WASHINGTON -- The Supreme Court ruled yesterday that the government may not indefinitely detain criminals who are undocumented immigrants, undercutting a Bush administration policy applied to foreigners deemed too dangerous to be freed.
In a separate ruling, the justices said the United States can deport immigrants without first getting permission from the receiving country. The 5-to-4 ruling will hasten the return of thousands of Somalis who have resisted going back to their war-torn homeland.
The detention case involved two men who were part of the 1980 Mariel exodus, in which President Fidel Castro of Cuba sent criminals and psychiatric patients to the United States along with thousands of other fleeing Cubans.
The high court ruled in 2001 that it would be unconstitutional to detain legal immigrants who have served time for crimes for more than a "reasonable period," generally six months. That also should cover undocumented immigrants, the Supreme Court said in a 7-to-2 ruling yesterday.

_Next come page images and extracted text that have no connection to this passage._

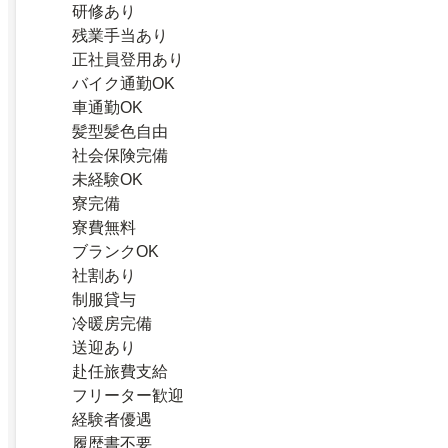
研修あり
残業手当あり
正社員登用あり
バイク通勤OK
車通勤OK
髪型髪色自由
社会保険完備
未経験OK
寮完備
寮費無料
ブランクOK
社割あり
制服貸与
冷暖房完備
送迎あり
赴任旅費支給
フリーター歓迎
経験者優遇
履歴書不要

"The government fears that the security of our borders will be compromised if it must release into the country inadmissible aliens who cannot be removed. If that is so, Congress can attend to it," Justice Antonin Scalia wrote.

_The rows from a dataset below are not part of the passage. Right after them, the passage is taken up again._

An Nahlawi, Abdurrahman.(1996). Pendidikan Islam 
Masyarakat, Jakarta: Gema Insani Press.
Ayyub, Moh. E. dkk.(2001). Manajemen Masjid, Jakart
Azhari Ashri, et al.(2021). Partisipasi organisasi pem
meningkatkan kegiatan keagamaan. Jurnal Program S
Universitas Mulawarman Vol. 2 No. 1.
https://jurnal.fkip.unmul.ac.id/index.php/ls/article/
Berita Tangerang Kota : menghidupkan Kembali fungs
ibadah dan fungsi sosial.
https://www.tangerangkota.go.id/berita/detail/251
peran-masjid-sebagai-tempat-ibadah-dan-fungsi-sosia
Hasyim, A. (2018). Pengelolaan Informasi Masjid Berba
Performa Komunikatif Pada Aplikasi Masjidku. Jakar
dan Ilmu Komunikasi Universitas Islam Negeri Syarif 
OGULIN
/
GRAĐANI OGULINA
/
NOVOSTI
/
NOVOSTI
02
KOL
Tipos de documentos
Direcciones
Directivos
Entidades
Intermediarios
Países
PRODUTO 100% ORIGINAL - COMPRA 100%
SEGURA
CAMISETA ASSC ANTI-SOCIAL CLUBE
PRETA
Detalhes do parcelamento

The administration had argued for wide discretion in holding foreigners, particularly after the attacks of Sept. 11, 2001.

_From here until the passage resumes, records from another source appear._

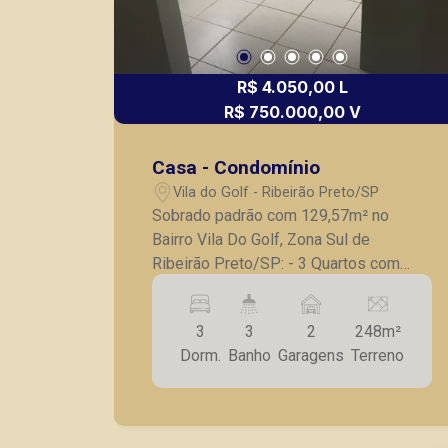
R$ 4.050,00 L
R$ 750.000,00 V
Casa - Condomínio
Vila do Golf - Ribeirão Preto/SP
Sobrado padrão com 129,57m² no
Bairro Vila Do Golf, Zona Sul de
Ribeirão Preto/SP: - 3 Quartos com
armários, sendo 1 suíte; - Banheiro
social completo; - Sala para 3
3
3
2
248m²
ambientes; - Cozinha com armários
Dorm.
Banho
Garagens
Terreno
planejados; - Lavanderia; - Varanda
gourmet com churrasqueira; - Piso frio;
- 2 vagas garagem. A Piramid tem como
objetivo atender seus clientes com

Judith Rabinowitz, a senior lawyer for the ACLU's Immigration Rights Project, which filed a brief supporting the immigrants, said: "It's a clear rejection of what we see as the Bush administration overreaching."
Justice Clarence Thomas and Chief Justice William H. Rehnquist dissented. They argued that the government should have greater authority to detain undocumented immigrants for national security reasons.
Daniel Benitez was in prison in Florida for armed robbery, burglary, and battery. Sergio Martinez was convicted of theft and assault in Rhode Island.
They finished their sentences in late 2001, but have been in US immigration custody since then, under a 1996 law that tightened restrictions on criminal aliens. The law allows extended detention for people facing deportation, if the attorney general believes they are dangerous.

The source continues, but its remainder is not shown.